This year, the Pixel 2 XL and Galaxy Note 8 stretched the limits of smartphone photography, smashing DxOMark records and introducing features like dual optical image stabilization and AI-assisted depth of field. One thing they didn’t improve on much, though, was glare, the unwanted artifacts that occur when bright light enters a camera’s sensor directly. But Samsung might have the solution.
A newly filed Samsung patent in South Korea describes a camera system that eliminates lens flare. It has two special lens coatings known as Broad Band Anti Reflection Layer (BBAR), both with surface reflections as low as -.2 percent to 1 percent. They have the added benefit of reducing ghosting, a phenomenon that phones such as the Pixel and the Pixel XL tend to exhibit in direct sunlight.
It’s a technology that’s already in use. The BBAR coating in question is being developed by lens manufacturer Tamron, which manufactures lenses for DSLR cameras.
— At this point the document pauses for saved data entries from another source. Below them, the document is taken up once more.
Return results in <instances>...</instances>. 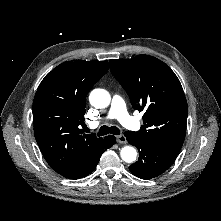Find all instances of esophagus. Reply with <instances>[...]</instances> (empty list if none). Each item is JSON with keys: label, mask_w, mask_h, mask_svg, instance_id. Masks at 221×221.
<instances>
[{"label": "esophagus", "mask_w": 221, "mask_h": 221, "mask_svg": "<svg viewBox=\"0 0 221 221\" xmlns=\"http://www.w3.org/2000/svg\"><path fill=\"white\" fill-rule=\"evenodd\" d=\"M116 140H117L118 143H121V144H125L126 143V137L124 135H122V134L118 135L116 137Z\"/></svg>", "instance_id": "esophagus-1"}]
</instances>
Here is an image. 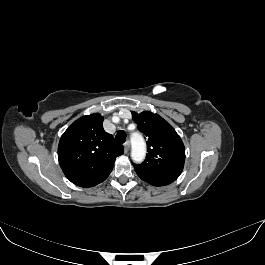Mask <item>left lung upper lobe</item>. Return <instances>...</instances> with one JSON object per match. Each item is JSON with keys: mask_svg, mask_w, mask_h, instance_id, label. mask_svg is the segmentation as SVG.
<instances>
[{"mask_svg": "<svg viewBox=\"0 0 265 265\" xmlns=\"http://www.w3.org/2000/svg\"><path fill=\"white\" fill-rule=\"evenodd\" d=\"M132 117L148 140L145 161L134 165L137 175L154 180L175 181L185 162V147L175 129L162 117L149 111L132 112Z\"/></svg>", "mask_w": 265, "mask_h": 265, "instance_id": "5c2ea615", "label": "left lung upper lobe"}]
</instances>
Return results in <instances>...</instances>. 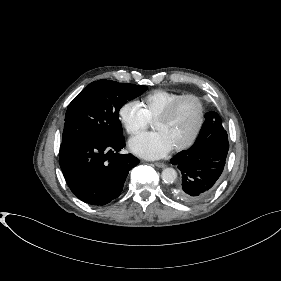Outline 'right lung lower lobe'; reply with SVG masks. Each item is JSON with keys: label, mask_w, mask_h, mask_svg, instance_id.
I'll use <instances>...</instances> for the list:
<instances>
[{"label": "right lung lower lobe", "mask_w": 281, "mask_h": 281, "mask_svg": "<svg viewBox=\"0 0 281 281\" xmlns=\"http://www.w3.org/2000/svg\"><path fill=\"white\" fill-rule=\"evenodd\" d=\"M124 137L107 141H81L60 150V166L77 198L105 205L117 198L129 171L139 163L132 154H120Z\"/></svg>", "instance_id": "1"}]
</instances>
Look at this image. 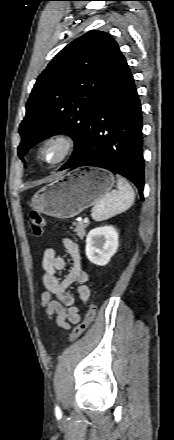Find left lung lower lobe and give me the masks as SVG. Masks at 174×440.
<instances>
[{
  "label": "left lung lower lobe",
  "instance_id": "1",
  "mask_svg": "<svg viewBox=\"0 0 174 440\" xmlns=\"http://www.w3.org/2000/svg\"><path fill=\"white\" fill-rule=\"evenodd\" d=\"M141 104L122 55L100 97L90 108L80 153L60 170L96 166L132 181L143 199L144 160Z\"/></svg>",
  "mask_w": 174,
  "mask_h": 440
}]
</instances>
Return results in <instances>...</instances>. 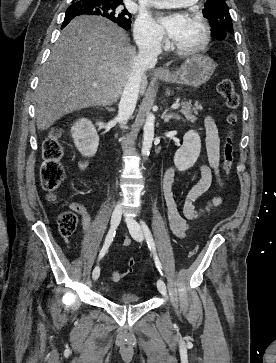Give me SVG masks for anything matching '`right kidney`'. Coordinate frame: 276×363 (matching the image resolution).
Returning a JSON list of instances; mask_svg holds the SVG:
<instances>
[{"label": "right kidney", "mask_w": 276, "mask_h": 363, "mask_svg": "<svg viewBox=\"0 0 276 363\" xmlns=\"http://www.w3.org/2000/svg\"><path fill=\"white\" fill-rule=\"evenodd\" d=\"M75 147L85 157L96 154L99 145V136L92 122L82 118L77 120L71 128Z\"/></svg>", "instance_id": "right-kidney-1"}]
</instances>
Lens coatings aren’t the only innovation. The patent also describes a lens cylinder between the module’s lens element and spacers that allows light to pass through uninhibited, further reducing the impact of bright outdoor and indoor lighting sources.
People tend to have a love/hate relationship with lens flare. There are times when a lens flare adds a nice aesthetic to photos or a video, which is the reason that many editing apps have post-production lens flare effects. To be enjoyable, though, lens flares have to be achieved intentionally. When they happen unintentionally, they can completely ruin the moment.
It’s not yet clear whether Samsung’s patent will ever see the light of day, but there’s a good chance the technology could make its way into a future smartphone. Let’s Go Digital, the publication that discovered the patent, predicts it’ll launch on the next Galaxy S and Galaxy Note flagships expect sometime next year.